Copy every line from the data below in which the string "button" can be found.

SUPPLIED DATA

^^^^^^^^^^^^^^^^

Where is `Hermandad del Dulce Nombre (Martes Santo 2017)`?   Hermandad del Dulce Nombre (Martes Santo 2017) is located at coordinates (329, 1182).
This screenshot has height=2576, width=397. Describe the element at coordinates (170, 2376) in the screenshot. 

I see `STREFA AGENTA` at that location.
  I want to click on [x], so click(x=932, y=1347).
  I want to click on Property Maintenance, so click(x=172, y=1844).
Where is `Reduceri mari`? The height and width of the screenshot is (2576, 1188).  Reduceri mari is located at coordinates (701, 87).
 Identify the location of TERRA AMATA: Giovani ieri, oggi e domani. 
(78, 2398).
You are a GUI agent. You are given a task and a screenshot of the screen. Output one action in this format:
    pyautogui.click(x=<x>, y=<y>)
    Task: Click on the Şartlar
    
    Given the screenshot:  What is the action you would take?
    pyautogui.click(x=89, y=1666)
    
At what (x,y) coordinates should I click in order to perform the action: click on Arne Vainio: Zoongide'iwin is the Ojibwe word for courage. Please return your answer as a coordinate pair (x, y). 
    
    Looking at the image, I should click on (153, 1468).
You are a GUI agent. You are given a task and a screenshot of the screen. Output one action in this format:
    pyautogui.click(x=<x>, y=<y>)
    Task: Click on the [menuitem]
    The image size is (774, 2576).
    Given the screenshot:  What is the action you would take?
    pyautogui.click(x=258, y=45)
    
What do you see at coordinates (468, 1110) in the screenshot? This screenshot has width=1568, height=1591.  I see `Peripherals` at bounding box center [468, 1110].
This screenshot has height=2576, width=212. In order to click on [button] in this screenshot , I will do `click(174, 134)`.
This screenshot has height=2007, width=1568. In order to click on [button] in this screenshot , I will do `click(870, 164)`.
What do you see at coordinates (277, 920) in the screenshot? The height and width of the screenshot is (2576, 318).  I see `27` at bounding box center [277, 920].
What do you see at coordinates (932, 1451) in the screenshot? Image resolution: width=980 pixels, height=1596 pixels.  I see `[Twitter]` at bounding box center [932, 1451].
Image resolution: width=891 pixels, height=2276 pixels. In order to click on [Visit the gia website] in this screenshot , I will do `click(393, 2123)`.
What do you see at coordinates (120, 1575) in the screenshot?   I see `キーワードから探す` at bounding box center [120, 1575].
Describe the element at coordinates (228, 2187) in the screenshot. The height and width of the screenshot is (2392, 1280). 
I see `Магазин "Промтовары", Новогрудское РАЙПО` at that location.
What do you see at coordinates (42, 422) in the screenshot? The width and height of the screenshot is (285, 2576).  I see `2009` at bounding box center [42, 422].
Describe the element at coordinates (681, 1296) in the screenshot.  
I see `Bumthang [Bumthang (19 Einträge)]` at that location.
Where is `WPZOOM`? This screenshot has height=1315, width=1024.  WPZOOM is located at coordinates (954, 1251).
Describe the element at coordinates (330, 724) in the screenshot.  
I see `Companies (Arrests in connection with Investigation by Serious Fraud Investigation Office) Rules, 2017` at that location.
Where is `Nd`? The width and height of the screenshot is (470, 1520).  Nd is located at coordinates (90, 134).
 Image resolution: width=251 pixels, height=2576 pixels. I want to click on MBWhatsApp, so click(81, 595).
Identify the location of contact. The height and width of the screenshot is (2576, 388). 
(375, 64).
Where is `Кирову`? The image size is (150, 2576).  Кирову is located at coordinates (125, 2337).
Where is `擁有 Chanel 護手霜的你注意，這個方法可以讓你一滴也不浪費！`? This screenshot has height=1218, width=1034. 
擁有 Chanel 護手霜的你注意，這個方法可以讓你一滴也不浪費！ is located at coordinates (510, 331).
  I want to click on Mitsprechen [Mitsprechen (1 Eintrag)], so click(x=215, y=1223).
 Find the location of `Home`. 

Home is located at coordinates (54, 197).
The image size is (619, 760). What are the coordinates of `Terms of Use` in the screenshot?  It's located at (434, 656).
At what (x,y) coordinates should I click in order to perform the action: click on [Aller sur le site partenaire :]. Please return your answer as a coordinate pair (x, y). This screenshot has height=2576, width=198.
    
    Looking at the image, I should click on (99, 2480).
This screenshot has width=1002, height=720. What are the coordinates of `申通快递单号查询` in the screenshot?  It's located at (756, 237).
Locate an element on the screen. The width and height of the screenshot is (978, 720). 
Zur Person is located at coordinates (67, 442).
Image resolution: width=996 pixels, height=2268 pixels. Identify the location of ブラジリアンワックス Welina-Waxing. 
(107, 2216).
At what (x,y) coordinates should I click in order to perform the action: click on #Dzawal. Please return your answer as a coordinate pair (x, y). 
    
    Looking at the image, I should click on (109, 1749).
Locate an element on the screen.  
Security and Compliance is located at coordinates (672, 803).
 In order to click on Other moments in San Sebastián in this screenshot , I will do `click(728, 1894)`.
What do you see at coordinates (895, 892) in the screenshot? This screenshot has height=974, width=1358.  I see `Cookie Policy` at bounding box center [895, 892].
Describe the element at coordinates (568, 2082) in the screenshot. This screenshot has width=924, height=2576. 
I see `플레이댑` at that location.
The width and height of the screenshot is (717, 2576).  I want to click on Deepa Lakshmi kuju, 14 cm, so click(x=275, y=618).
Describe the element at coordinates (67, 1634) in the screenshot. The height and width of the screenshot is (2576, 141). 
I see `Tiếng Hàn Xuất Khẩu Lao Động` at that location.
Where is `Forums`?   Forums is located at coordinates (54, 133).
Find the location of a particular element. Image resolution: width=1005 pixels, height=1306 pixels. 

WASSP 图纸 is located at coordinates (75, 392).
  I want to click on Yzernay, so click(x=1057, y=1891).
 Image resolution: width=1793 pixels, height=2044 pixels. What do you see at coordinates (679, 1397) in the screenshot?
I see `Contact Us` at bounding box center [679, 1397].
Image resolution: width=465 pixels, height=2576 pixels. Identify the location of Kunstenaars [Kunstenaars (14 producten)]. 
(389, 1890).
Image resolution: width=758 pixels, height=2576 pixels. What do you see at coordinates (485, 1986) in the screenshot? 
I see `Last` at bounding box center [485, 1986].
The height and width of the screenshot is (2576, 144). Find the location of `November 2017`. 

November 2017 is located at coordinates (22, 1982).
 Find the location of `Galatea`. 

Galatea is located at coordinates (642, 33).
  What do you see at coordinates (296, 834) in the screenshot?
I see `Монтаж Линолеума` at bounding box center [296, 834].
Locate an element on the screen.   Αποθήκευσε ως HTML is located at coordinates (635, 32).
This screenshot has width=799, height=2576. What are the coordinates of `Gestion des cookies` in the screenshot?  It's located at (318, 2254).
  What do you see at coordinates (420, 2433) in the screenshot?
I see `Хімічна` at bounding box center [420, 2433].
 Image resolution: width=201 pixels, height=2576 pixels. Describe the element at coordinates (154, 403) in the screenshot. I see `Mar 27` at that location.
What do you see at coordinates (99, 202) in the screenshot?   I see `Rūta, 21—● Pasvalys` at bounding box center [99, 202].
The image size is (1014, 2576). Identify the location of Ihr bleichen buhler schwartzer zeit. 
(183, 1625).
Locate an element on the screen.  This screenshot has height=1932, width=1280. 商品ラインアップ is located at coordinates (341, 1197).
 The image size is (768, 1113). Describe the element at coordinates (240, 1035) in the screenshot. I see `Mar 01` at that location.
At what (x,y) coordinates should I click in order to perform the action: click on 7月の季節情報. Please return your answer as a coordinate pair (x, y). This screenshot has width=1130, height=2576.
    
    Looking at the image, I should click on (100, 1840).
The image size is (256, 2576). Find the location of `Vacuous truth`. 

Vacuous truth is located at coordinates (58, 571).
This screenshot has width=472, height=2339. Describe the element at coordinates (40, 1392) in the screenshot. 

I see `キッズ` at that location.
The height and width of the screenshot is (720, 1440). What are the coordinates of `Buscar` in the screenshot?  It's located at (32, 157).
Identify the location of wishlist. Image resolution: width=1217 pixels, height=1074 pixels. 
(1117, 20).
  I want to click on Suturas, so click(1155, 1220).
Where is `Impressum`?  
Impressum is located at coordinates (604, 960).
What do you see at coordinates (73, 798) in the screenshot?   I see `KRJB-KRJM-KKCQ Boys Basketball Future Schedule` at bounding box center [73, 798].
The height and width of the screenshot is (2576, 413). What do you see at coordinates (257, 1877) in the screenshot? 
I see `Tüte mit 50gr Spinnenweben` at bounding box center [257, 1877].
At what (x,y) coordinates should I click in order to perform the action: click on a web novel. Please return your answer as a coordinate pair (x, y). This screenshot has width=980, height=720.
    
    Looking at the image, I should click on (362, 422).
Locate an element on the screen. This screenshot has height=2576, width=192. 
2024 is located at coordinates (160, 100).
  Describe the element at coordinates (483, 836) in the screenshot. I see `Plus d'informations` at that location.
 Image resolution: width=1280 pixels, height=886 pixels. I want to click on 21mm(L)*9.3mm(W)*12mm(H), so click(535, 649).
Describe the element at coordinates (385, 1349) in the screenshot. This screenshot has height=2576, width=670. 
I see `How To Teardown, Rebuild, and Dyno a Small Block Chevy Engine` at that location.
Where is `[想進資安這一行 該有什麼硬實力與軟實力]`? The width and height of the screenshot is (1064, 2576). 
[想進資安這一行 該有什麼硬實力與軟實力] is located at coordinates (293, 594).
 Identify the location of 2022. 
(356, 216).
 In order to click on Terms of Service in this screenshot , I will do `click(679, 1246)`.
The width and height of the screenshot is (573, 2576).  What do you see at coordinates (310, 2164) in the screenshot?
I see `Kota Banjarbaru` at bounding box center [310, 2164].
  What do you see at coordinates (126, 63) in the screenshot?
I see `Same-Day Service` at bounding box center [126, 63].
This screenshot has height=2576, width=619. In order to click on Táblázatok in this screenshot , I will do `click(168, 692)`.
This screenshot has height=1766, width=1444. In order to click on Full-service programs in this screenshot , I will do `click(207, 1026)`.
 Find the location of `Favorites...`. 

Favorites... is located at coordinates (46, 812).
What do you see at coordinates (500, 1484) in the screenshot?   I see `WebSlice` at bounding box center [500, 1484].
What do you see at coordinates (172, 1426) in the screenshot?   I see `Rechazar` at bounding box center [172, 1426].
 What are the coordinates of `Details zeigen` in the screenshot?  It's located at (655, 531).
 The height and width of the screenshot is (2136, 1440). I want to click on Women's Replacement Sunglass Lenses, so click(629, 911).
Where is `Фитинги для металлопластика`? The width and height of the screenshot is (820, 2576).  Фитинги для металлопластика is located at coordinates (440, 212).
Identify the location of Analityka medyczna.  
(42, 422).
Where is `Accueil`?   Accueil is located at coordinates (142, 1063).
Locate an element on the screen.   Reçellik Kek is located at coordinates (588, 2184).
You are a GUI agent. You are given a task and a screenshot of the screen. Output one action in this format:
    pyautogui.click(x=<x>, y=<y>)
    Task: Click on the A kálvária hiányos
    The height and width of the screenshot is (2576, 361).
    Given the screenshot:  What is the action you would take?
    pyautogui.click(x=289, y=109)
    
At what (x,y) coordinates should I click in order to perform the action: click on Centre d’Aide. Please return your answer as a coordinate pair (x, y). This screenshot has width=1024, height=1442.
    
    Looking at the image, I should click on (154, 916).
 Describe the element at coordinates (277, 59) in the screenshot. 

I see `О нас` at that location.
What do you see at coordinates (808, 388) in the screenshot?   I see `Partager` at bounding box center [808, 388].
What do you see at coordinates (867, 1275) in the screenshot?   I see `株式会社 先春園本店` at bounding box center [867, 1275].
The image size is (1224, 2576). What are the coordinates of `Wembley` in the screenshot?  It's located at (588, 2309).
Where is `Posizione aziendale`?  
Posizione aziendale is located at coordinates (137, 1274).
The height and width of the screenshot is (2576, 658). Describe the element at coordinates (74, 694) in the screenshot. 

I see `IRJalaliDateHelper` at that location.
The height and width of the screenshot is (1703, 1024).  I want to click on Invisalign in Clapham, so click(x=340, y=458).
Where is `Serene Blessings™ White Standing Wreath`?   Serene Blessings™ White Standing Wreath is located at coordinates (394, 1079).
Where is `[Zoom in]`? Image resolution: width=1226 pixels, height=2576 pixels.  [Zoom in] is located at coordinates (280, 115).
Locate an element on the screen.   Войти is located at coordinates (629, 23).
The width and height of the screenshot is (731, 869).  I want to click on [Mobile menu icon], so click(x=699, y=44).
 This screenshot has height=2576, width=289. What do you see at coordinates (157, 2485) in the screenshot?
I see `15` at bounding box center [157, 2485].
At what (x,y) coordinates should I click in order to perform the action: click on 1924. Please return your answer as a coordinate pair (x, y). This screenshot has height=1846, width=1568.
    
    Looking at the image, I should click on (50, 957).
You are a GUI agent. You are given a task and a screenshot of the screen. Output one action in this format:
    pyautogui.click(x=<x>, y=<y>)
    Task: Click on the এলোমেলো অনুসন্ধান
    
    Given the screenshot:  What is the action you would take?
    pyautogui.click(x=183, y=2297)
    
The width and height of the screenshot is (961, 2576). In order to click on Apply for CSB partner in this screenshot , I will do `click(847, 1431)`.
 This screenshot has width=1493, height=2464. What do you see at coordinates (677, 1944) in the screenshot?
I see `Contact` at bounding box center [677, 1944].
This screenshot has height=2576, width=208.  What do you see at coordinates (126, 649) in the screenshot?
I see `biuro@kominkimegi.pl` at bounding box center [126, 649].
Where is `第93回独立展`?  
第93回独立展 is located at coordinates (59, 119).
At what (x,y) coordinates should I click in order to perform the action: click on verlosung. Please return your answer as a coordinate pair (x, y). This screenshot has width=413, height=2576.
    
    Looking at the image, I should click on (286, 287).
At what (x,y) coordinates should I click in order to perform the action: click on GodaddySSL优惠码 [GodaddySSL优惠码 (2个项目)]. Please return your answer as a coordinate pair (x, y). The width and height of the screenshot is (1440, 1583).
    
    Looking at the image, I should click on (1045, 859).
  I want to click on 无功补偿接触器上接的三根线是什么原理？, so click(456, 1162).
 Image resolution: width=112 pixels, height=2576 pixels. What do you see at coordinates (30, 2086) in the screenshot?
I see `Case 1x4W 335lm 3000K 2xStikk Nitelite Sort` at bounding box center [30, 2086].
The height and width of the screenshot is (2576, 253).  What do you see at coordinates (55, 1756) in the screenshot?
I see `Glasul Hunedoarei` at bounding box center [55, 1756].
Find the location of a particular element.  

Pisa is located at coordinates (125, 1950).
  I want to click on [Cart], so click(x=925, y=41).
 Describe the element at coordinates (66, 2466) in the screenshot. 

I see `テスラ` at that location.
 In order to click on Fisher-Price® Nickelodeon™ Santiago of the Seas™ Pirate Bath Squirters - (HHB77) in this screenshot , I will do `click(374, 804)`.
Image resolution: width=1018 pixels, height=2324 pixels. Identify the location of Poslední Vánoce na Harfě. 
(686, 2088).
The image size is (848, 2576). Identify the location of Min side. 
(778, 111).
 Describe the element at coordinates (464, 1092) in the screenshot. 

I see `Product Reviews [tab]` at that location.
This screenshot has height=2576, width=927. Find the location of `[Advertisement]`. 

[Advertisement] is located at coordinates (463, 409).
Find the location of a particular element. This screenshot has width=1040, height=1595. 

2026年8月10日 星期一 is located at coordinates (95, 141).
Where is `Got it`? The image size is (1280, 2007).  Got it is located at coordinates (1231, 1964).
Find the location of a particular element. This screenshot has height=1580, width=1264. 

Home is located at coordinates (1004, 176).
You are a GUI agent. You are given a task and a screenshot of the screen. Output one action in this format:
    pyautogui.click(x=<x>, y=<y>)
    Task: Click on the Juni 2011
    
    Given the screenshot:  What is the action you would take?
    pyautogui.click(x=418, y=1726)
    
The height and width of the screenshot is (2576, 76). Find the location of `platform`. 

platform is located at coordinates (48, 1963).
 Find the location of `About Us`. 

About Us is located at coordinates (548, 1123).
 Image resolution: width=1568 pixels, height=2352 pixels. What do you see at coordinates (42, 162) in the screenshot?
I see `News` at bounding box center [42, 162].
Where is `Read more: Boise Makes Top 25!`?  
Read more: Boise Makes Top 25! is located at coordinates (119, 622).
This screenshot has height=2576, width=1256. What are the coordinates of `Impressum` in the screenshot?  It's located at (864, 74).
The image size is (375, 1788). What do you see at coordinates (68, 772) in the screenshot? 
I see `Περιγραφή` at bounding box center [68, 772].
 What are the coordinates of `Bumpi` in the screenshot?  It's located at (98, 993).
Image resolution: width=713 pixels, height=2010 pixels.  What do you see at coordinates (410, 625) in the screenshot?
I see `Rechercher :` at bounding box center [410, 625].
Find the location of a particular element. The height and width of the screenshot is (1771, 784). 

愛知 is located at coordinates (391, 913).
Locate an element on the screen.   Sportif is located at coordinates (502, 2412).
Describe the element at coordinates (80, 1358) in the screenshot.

^^^^^^^^^^^^^^^^

ANSWER TO THIS TASK
This screenshot has height=2576, width=212. In order to click on [button] in this screenshot , I will do `click(174, 134)`.
This screenshot has height=2007, width=1568. In order to click on [button] in this screenshot , I will do `click(870, 164)`.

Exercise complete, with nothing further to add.